(Dataset)

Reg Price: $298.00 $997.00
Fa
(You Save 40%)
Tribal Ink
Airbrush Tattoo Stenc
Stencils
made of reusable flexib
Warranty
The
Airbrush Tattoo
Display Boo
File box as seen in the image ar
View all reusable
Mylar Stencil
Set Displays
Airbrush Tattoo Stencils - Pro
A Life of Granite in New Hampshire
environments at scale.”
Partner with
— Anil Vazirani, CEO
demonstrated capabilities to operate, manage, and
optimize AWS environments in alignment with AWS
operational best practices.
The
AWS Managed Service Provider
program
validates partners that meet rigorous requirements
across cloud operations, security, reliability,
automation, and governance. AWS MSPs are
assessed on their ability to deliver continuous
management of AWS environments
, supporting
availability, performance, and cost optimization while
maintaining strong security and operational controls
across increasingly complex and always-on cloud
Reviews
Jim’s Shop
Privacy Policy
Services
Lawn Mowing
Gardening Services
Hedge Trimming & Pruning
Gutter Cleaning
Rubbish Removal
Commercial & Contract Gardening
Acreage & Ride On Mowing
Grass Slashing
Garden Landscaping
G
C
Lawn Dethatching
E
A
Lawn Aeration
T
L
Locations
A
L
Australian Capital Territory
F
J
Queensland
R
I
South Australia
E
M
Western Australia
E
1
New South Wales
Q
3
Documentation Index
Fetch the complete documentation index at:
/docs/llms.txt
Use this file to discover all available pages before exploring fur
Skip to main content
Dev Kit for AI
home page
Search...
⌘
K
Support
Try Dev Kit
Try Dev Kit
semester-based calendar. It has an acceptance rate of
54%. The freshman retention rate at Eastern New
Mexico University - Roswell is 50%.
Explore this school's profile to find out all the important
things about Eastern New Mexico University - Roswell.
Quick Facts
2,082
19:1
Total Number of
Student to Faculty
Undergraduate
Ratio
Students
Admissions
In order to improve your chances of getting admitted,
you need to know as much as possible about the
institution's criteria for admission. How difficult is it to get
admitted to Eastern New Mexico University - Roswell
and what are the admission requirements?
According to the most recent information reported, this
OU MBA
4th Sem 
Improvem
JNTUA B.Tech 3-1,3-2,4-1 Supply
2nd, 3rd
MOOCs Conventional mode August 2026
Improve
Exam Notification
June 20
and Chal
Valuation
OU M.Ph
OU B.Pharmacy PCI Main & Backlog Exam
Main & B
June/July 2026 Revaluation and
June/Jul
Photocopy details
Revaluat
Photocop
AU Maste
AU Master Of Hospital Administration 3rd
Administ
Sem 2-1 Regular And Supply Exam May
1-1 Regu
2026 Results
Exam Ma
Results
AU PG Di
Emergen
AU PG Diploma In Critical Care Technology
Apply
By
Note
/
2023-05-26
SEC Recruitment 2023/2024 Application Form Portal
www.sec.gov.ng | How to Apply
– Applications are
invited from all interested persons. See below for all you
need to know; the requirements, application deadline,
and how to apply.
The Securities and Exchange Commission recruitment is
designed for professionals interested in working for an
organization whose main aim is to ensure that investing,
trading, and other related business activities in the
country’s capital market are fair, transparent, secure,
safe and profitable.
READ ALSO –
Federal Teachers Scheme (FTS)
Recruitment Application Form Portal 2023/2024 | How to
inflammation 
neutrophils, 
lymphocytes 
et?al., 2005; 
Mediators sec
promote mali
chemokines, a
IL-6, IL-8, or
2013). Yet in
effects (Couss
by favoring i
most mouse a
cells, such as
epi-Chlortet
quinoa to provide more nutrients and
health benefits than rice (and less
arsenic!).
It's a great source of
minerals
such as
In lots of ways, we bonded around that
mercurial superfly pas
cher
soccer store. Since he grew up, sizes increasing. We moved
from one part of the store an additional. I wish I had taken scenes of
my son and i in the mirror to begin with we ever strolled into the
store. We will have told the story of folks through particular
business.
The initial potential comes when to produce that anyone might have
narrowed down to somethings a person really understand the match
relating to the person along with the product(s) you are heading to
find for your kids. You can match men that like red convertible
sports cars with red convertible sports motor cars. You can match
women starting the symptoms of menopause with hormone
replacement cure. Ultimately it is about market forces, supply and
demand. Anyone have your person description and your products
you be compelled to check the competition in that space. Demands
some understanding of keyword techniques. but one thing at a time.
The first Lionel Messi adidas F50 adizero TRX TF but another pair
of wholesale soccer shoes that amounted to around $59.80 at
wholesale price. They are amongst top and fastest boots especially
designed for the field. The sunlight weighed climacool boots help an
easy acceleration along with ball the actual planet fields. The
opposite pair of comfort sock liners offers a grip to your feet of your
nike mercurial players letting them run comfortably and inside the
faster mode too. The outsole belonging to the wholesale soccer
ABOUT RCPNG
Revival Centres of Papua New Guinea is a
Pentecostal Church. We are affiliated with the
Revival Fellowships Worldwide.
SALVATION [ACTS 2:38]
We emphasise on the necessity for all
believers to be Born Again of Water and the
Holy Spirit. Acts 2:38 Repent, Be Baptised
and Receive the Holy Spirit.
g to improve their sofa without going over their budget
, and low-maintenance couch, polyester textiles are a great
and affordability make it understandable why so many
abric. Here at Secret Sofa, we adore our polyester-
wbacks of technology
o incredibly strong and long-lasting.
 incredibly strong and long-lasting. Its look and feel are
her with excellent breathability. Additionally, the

(End Dataset)

• Exercise requirements
Beginning at the line with "mercurial superfly pas" and stopping after the line with "some understanding of", please write out every line of the data above exactly and nothing else.

• Response to this task
mercurial superfly pas
cher
soccer store. Since he grew up, sizes increasing. We moved
from one part of the store an additional. I wish I had taken scenes of
my son and i in the mirror to begin with we ever strolled into the
store. We will have told the story of folks through particular
business.
The initial potential comes when to produce that anyone might have
narrowed down to somethings a person really understand the match
relating to the person along with the product(s) you are heading to
find for your kids. You can match men that like red convertible
sports cars with red convertible sports motor cars. You can match
women starting the symptoms of menopause with hormone
replacement cure. Ultimately it is about market forces, supply and
demand. Anyone have your person description and your products
you be compelled to check the competition in that space. Demands
some understanding of keyword techniques. but one thing at a time.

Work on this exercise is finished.